E ainda vou a outro finalmente, uma nota pessoal, porque, à açoriana, conversa puxa conversa (tenho um bom amigo terceirense que nunca me telefona por menos de meia hora, com a conta a encher). Uma coisa que gosto no cozido é o pós-cozido. Ao comer o cozido, vou deixando prpositadamente pequeninas raspas de tudo. No fim, com o prato só com uma boa garfada de arroz, lá vai essa mistura. É a sinfonia final.

E final dos finalmentes, que já começam a cansar, a sopa. Que delícia, sobre pão, bem temperada com hortelã e um pouco mais de especiarias (pimenta preta e da Jamaica), com alguma coisa retirada do cozido, batata, hortaliças, ums pequenas rodelas de enchidos, umas raspas de carnes.

Com tudo isto, pergunto-me, há um cozido á portuguesa? Não, há o cozido de cada um, desde que não lhe metam cogumelos e natas.

outubro 24, 2006

A alheira marrana

Hoje vai uma curiosidade histórica, certamente conhecida por muitos. Há já uns anos, em Israel, onde a cozinha tradicional é coisa complicada e indefinida de cozinha do Mediterrâneo oriental, surpreendi um bom cozinheiro com a notícia de que o mais genuíno cozinhado judeu se fazia em Portugal, a alheira.

Porque é que a alheira não leva porco? É prato marrano e símbolo da esperteza da sobrevivência. Os cristãos novos eram escrutinados em todos os seus costumes, para garantia de não judaizarem. Bom exemplo era comerem bem publicamente enchidos, ninguém suspeitaria que não fossem de porco, coisa execrável para as leis de Moisés. Esperteza judaica foi fazê-las com galinha e coelho. E herdámos uma coisa deliciosa, para comer, no ponto certo e difícil da fritura, com batata frita e ovo estrelado. Quando como alheira, e gosto muito, lembro-me de que também sou um pouco judeu, trisneto de um sefardita de Marrocos, José Bensabat, que foi negociar para os Açores no apogeu do ciclo da laranja.

outubro 23, 2006

Novas técnicas

Temos hoje muito bons chefes portugueses, com grande técnica culinária. Um que aprecio muito é Vítor Sobral, mas só vou falar dele por uma coisa que me dizem. É perito no controlo das temperaturas e no uso de novas técnicas de cozedura/assadura. É sobre isto que quero falar, destacando duas, a cozinha a vácuo e o forno a vapor.
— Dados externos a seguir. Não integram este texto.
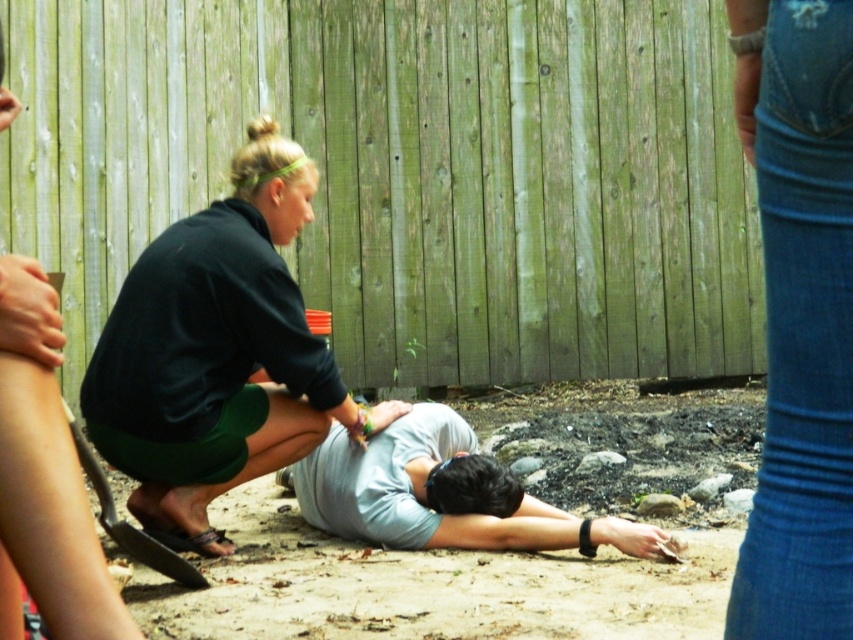 You are trying to determine if the green wood fence at upper center can be seen from the position of the gray matte shirt at center. Based on their widths, can you conclude this?

The green wood fence at upper center is wider than the gray matte shirt at center, so the fence would likely be visible from the shirt position.

You are a photographer trying to capture the denim jeans at lower right and the dark green fabric shorts at lower left in a single shot. Based on their positions, which one is covering part of the other?

The denim jeans at lower right is positioned over the dark green fabric shorts at lower left, so it is covering part of it. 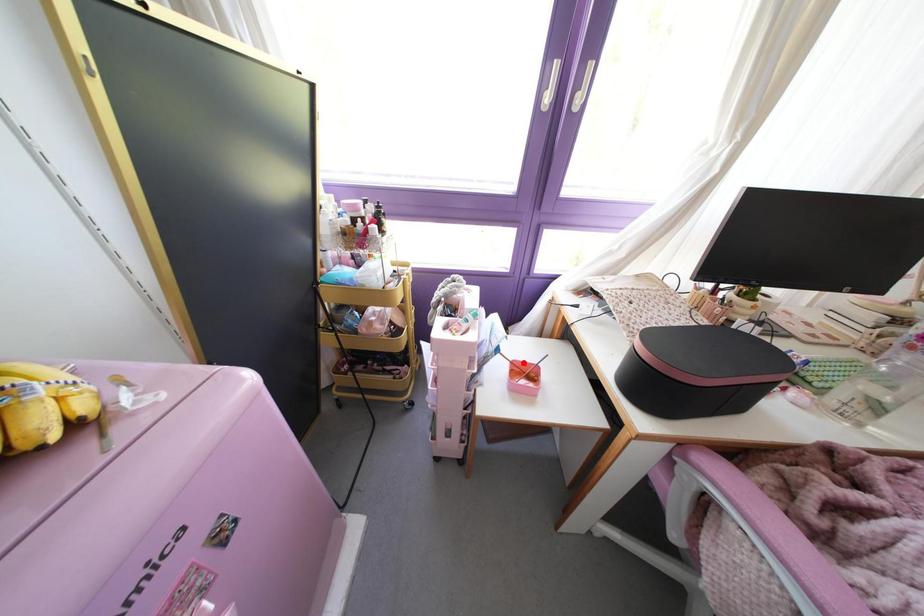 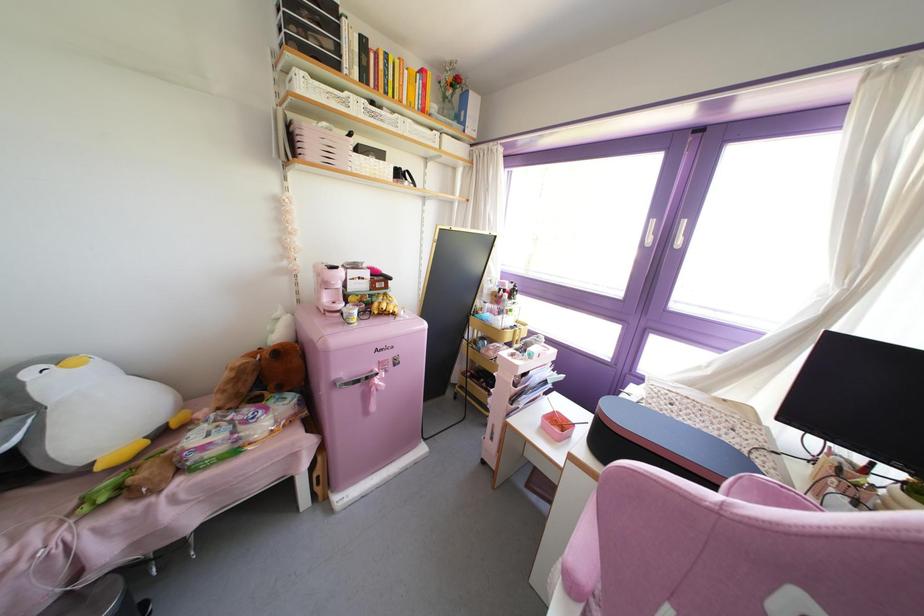 Question: I am providing you with two images of the same scene from different viewpoints. In image1, a red point is highlighted. Considering the same 3D point in image2, which of the following is correct?

Choices:
 (A) It is closer
 (B) It is farther

Answer: (A) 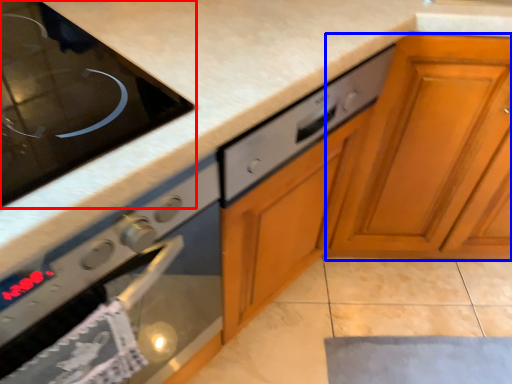 Question: Which of the following is the farthest to the observer, home appliance (highlighted by a red box) or cabinetry (highlighted by a blue box)?

Choices:
 (A) home appliance
 (B) cabinetry

Answer: (B) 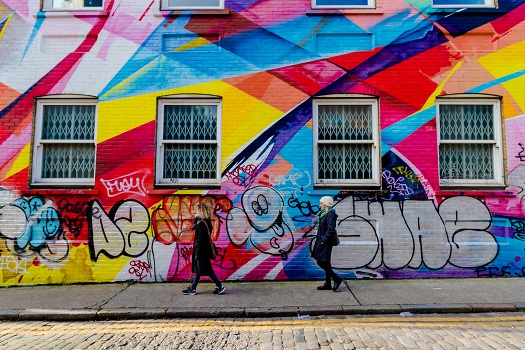 Where is `bottom window pane`? bottom window pane is located at coordinates (77, 165), (200, 150), (349, 152), (467, 162), (462, 1), (352, 1), (209, 1), (77, 0). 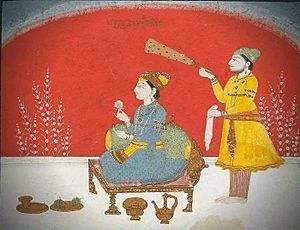 In order to click on chair in this screenshot , I will do `click(179, 187)`. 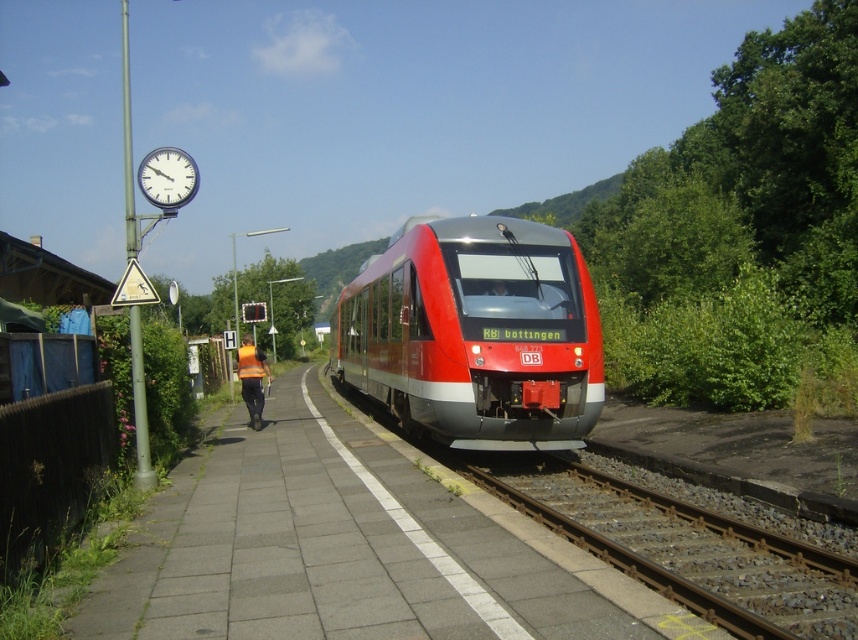 Who is taller, red metallic train at center or reflective orange vest at center?

red metallic train at center

Is red metallic train at center taller than reflective orange vest at center?

Yes, red metallic train at center is taller than reflective orange vest at center.

Between point (548, 360) and point (248, 376), which one is positioned behind?

Positioned behind is point (248, 376).

This screenshot has width=858, height=640. What are the coordinates of `red metallic train at center` in the screenshot? It's located at (x=475, y=333).

Which is behind, point (754, 557) or point (263, 372)?

Point (263, 372)

Is brown gravel train track at lower center smaller than reflective orange vest at center?

Yes, brown gravel train track at lower center is smaller than reflective orange vest at center.

Which is in front, point (739, 605) or point (242, 346)?

Positioned in front is point (739, 605).

Identify the location of brown gravel train track at lower center. (684, 547).

Between red metallic train at center and brown gravel train track at lower center, which one is positioned higher?

Positioned higher is red metallic train at center.

Is the position of red metallic train at center less distant than that of brown gravel train track at lower center?

That is False.

Which is in front, point (434, 241) or point (781, 608)?

Positioned in front is point (781, 608).

The height and width of the screenshot is (640, 858). I want to click on red metallic train at center, so click(x=475, y=333). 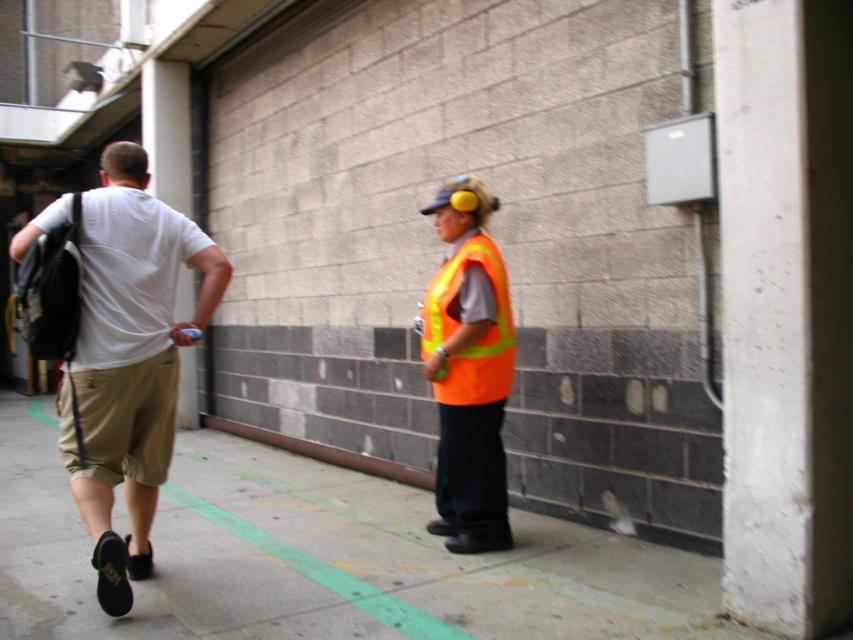 Question: Which point is closer to the camera?

Choices:
 (A) concrete sidewalk at center
 (B) high-visibility orange safety vest at center
 (C) white cotton t-shirt at left

Answer: (A)

Question: Among these objects, which one is farthest from the camera?

Choices:
 (A) high-visibility reflective vest at center
 (B) white cotton t-shirt at left
 (C) khaki cotton shorts at left
 (D) concrete sidewalk at center

Answer: (A)

Question: Is concrete sidewalk at center closer to camera compared to high-visibility orange safety vest at center?

Choices:
 (A) yes
 (B) no

Answer: (A)

Question: Which of the following is the closest to the observer?

Choices:
 (A) (474, 193)
 (B) (376, 604)
 (C) (479, 376)

Answer: (B)

Question: Is concrete sidewalk at center behind white cotton t-shirt at left?

Choices:
 (A) yes
 (B) no

Answer: (B)

Question: Does white cotton t-shirt at left have a larger size compared to high-visibility reflective vest at center?

Choices:
 (A) no
 (B) yes

Answer: (B) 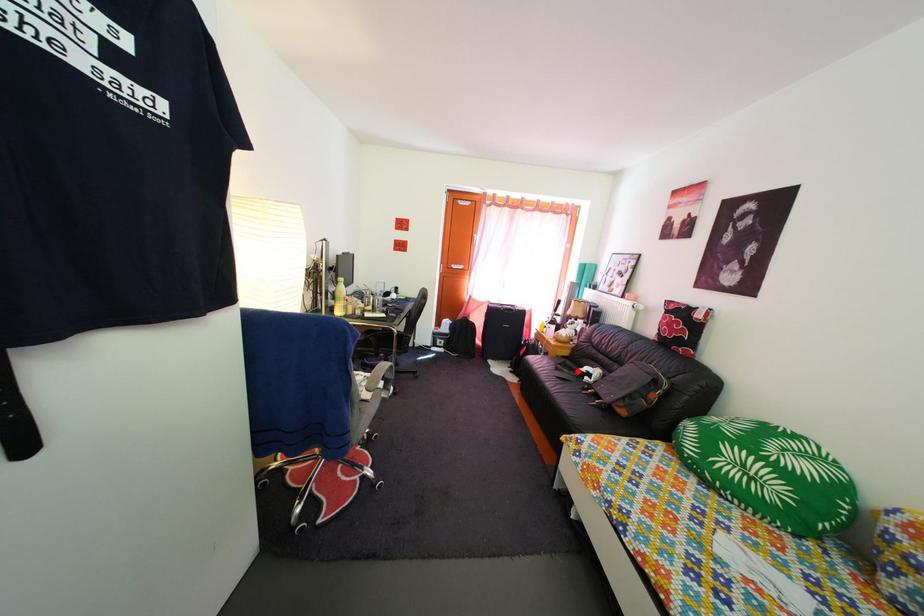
Cozinha a vácuo, esqueçam, ninguém a pode fazer em casa. Já tentei imaginar, mas o custo de uma bomba de vácuo não compensa. Outro caso é o do forno a vapor. Num bom restaurante, é coisa especial e profissional, mas quase todos o temos em casa.

Na verdade, talvez não seja bem assim. Durante muitos anos, tive um banal fogão a gás com forno igualmente a gás. A temperatura é difícil de controlar e não se pode exigir muito. No entanto, muitos certamente terão, como eu agora, um bom forno eléctrico com controlo exacto da temperatura. Funciona razoavelmente como forno de vapor. Encho completamente de água o tabuleiro do fundo – às vezes com um pyrex extra cheio de água – e aqueço a temperatura alta, até ver que a porta do forno está bem embaciada (também, se o abro, os óculos não me enganam). O truque está aqui, abrir o forno o menos possível, para não perder vapor, só o tempo mínimo para lá metermos o que queremos assar ao vapor.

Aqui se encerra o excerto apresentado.